Our wireless future

When I look at the latest technological trends and developments in agriculture, I can’t help but wonder to what extent farming in the future will be done by remote control.

I recently stumbled on an interesting interview with US scientist Dean Anderson, who is known for his research in the field on virtual fencing. He firmly believes farmers of the future will be able to contain and control their livestock through wireless fencing.

This will be done by setting up virtual perimeters on their farms. The livestock is contained in spaces he calls ‘electronic polygons’ through GPS devices that are attached to the animals and are known as Ear-a-rounds.

According to the Economist, these devices control the animals through “quiet sonic alerts, mild tingles, major ones to shouts or shocks” on the ear opposite to the direction in which the animal is being nudged. “You could be driving your property in your air-conditioned truck and you notice a spot that received rain in the recent past and that has a flush of highly nutritious plants that would otherwise be lost,” explains Anderson.

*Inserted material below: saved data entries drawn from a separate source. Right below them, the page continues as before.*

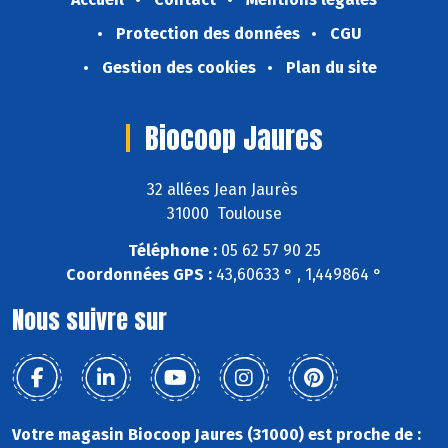
Protection des données
CGU
Gestion des cookies
Plan du site
Biocoop Jaures
32 allées Jean Jaurès
31000 Toulouse
Téléphone :
05 62 57 90 25
Coordonnées GPS :
43,60633 ° , 1,449864 °
Nous suivre sur
Votre magasin Biocoop Jaures (31000) est proche de :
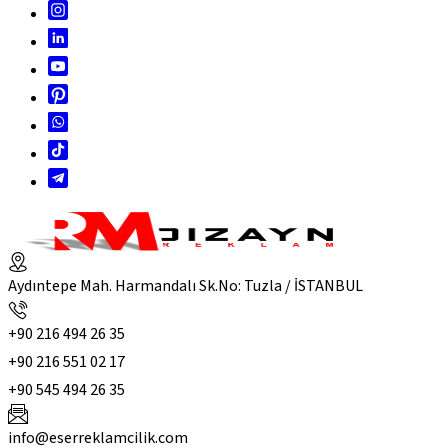
Aydıntepe Mah. Harmandalı Sk.No: Tuzla / İSTANBUL
+90 216 494 26 35
+90 216 551 02 17
+90 545 494 26 35
info@eserreklamcilik.com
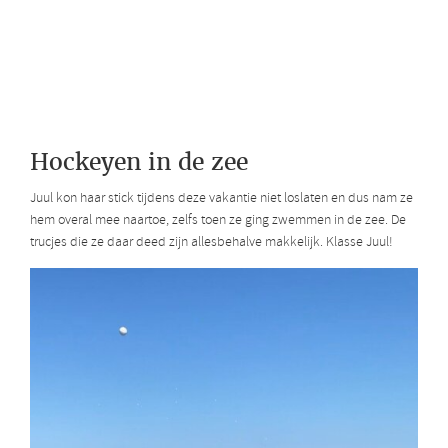
Hockeyen in de zee
Juul kon haar stick tijdens deze vakantie niet loslaten en dus nam ze
hem overal mee naartoe, zelfs toen ze ging zwemmen in de zee. De
trucjes die ze daar deed zijn allesbehalve makkelijk. Klasse Juul!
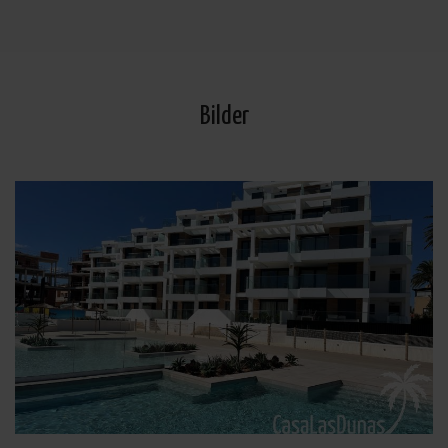
Información Adicional: Puede consultarse la información adicional y detallada sobre protección
de datos
Aquí
.
Bilder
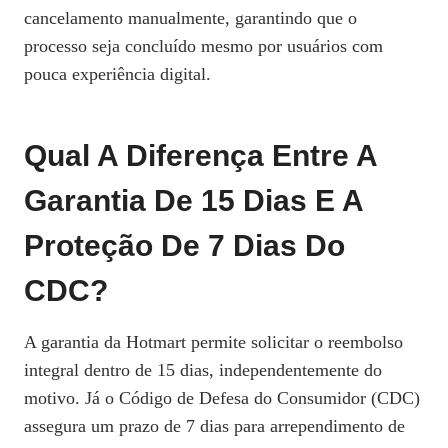
cancelamento manualmente, garantindo que o
processo seja concluído mesmo por usuários com
pouca experiência digital.
Qual A Diferença Entre A
Garantia De 15 Dias E A
Proteção De 7 Dias Do
CDC?
A garantia da Hotmart permite solicitar o reembolso
integral dentro de 15 dias, independentemente do
motivo. Já o Código de Defesa do Consumidor (CDC)
assegura um prazo de 7 dias para arrependimento de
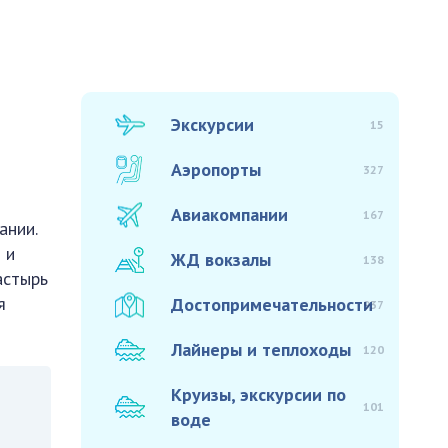
Экскурсии
15
Аэропорты
327
Авиакомпании
167
ании.
 и
ЖД вокзалы
138
астырь
я
Достопримечательности
937
Лайнеры и теплоходы
120
Круизы, экскурсии по
101
воде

“Well, you can get on your laptop, right then and there, and program the polygon that contains your cows to move spatially and temporally over the landscape to this ‘better location’. Instead of having to build a fence or take the time and manpower to gather your cows, you would simply move the virtual fence…”

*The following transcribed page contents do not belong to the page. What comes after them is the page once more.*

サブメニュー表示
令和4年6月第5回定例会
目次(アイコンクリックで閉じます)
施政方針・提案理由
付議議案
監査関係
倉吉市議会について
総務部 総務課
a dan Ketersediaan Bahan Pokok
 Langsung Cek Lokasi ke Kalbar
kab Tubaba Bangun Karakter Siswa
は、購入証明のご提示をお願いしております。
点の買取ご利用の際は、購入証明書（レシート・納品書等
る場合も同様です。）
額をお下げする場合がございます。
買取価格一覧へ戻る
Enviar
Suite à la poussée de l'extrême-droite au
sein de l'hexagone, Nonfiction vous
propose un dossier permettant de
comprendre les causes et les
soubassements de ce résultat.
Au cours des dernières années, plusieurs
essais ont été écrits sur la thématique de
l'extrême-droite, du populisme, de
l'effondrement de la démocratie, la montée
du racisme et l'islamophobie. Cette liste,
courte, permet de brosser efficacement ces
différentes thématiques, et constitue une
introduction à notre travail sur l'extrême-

Just imagine what this technology will mean for ‘free range’ farming. Watch a video demonstration of a virtual fence in action here. With this kind of technology, farmers might even reach a point where they will be able to control their farms thousands of kilometres off site. The security implications should, of course, also be considered. One of the blogs I read about this went as far as to say we’ll also need to answer the question of how to deal with cow-hacking and virtual rustling!

I previously wrote about the surveillance capabilities of drones, but there are many more technological marvels that are making farmers’ lives easier. We’re already able to monitor cables and wires with technology that sends SMSes as soon as anything has been tampered with (GSM has some interesting technology in this regard).

Solar- powered CCTV cameras enable farmers to keep tabs on troughs, tanks, livestock conditions, traps, security and more. Tagging systems are also becoming more advanced, not only assisting farmers with surveillance and the counting of cattle (like Tramirloc for example), but also enabling the monitoring of soil moisture and movement.

All of this technology comes at a price, of course. Virtual fencing is said to cost around $600 (R6714) USD per cow, but the developers hope to bring the price down to around $100 (R1120). The fact remains everything is becoming more affordable and accessible.

So when will we see this technology on local soil?